Their time to be heard

Using technology to empower children with disabilities

Images by ONE FOR THE WALL
 

Chau

Tom Chau (PhD ’98) is the vice-president and director of research at Bloorview Research Institute at Holland Bloorview Kids Rehabilitation Hospital in Toronto. 

When young children say their first words, it’s not uncommon for excited parents to reach for a journal and pencil in those utterances for posterity.

Tom Chau (PhD ’98) keeps a first words log too, but for other people’s kids – many of whom are middle graders, high school students or even young adults.

Leading a team of 20, he researches and creates technologies for children with complex disabilities who otherwise wouldn’t be able to communicate.

“From the child’s perspective, I just can’t imagine the frustration of having all those emotions, opinions and preferences locked inside your own body and never being able to get them out,” says Chau. 

 

If we can equip the children with the technology and the ability to advocate for themselves you know that would really speak volumes.

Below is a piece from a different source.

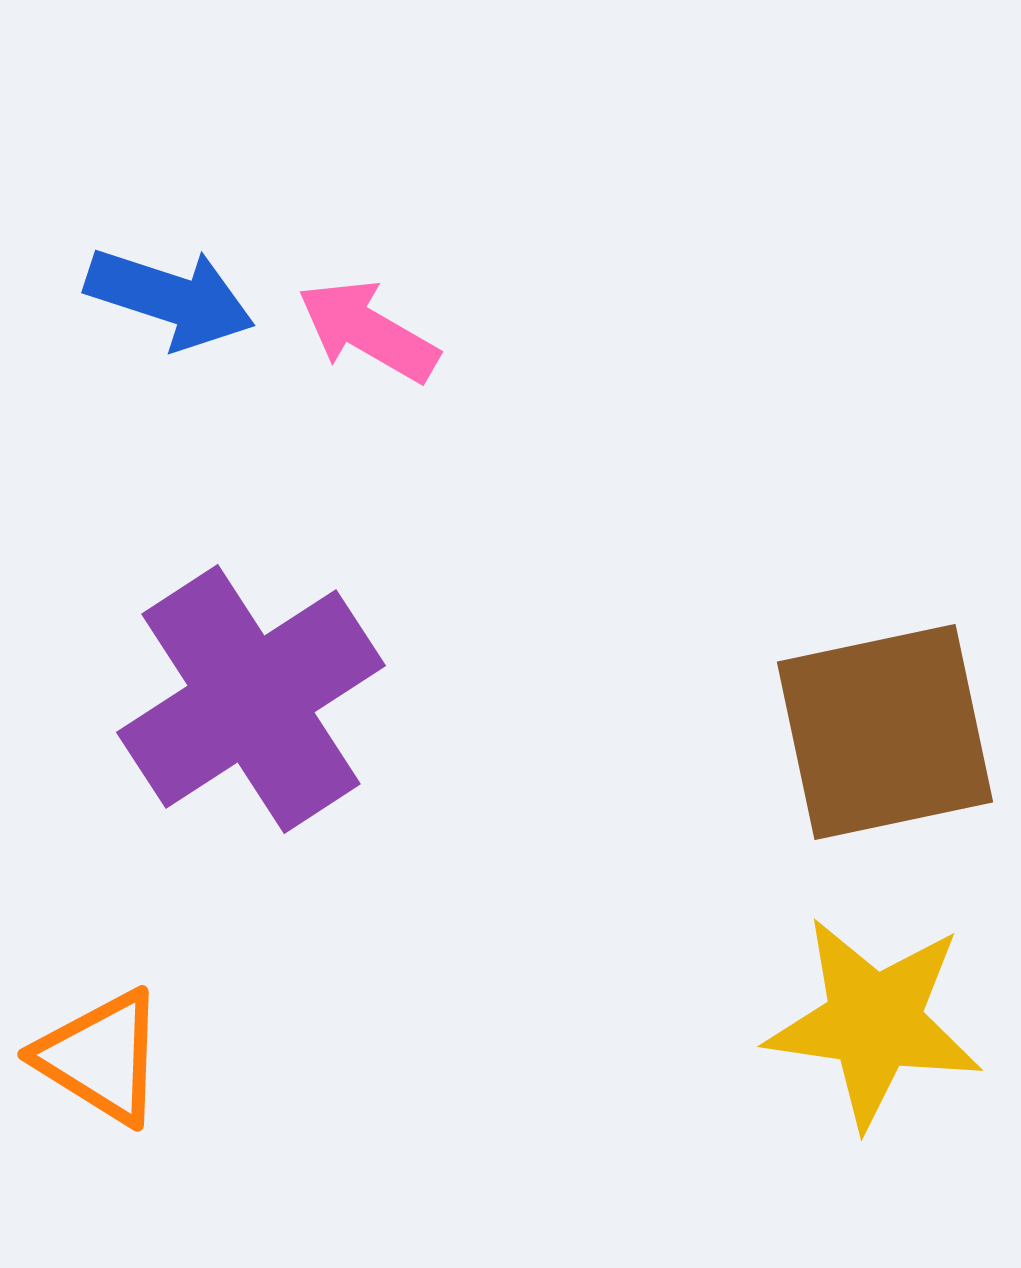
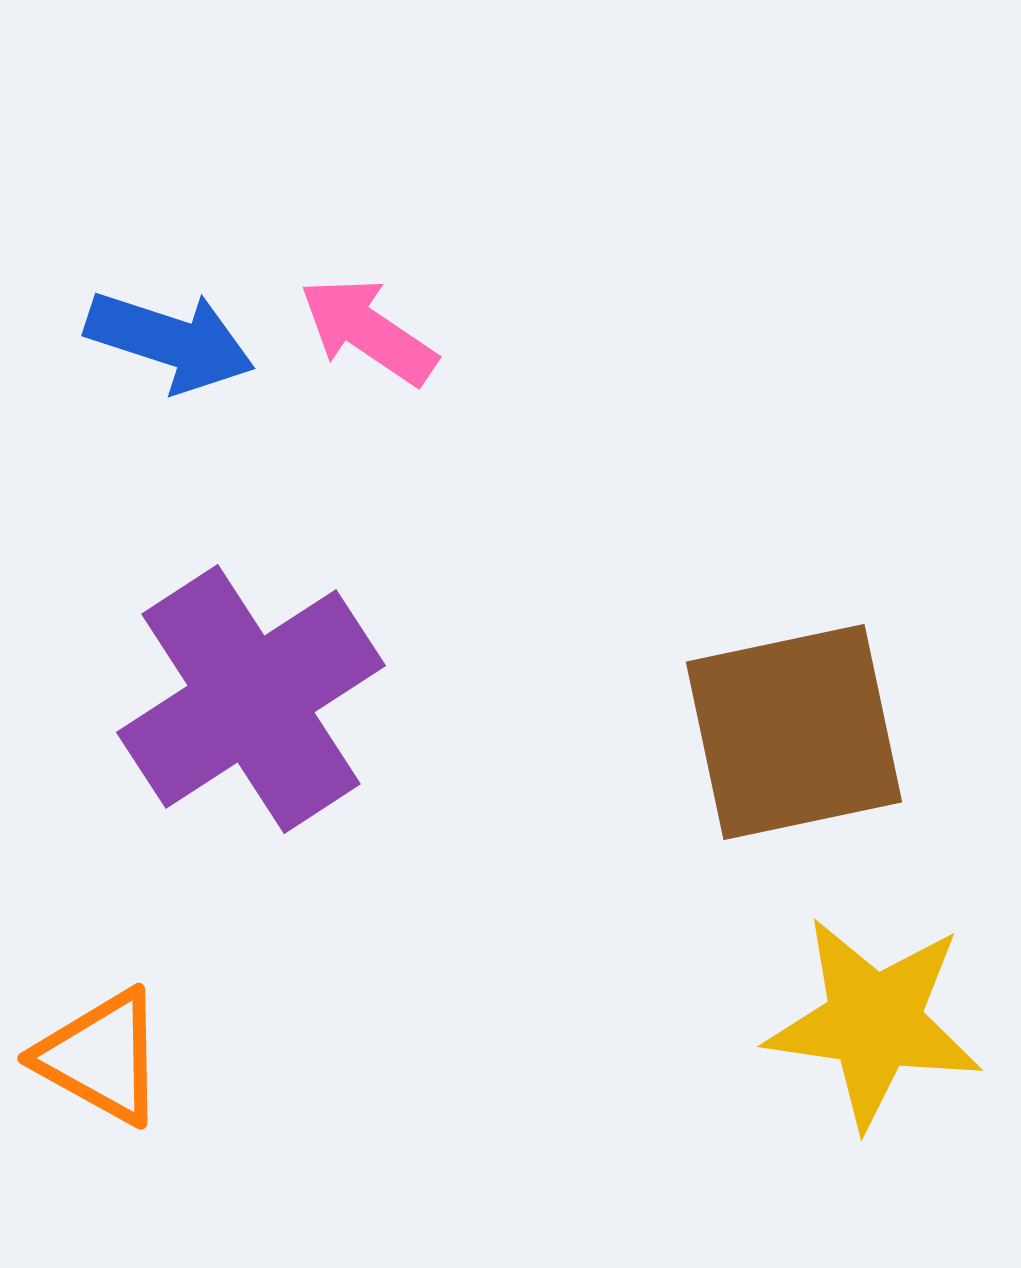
blue arrow: moved 43 px down
pink arrow: rotated 4 degrees clockwise
brown square: moved 91 px left
orange triangle: rotated 3 degrees counterclockwise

He recounts the first words said by one of his patients, who was finally able to communicate with the aid of the team’s vocal cord vibration switch, also known as The Hummingbird. The teen had never conversed independently. But sitting in front of an on-screen keyboard, and typing by humming, the boy wrote his first word: the name of his longtime educational assistant. Touched, she placed her head on his shoulder.

But the teen paused only for a moment before typing his next words: “Doom 3.” The video game he wanted to play.

“Unbelievable, right?” laughs Chau. “We always joke that here’s a typical adolescent. He’s completely got his priorities straight.”

maria and mother

Maria and her mother Elena Chukalovskaya. 

Chau believes technology will go a long way toward empowering children with disabilities. He says he imagines a day when non-verbal or severely impaired kids can go to Parliament Hill and advocate for their own rights.

“If we can equip the children with the technology and the ability to advocate for themselves,” he says, “you know that would really speak volumes.”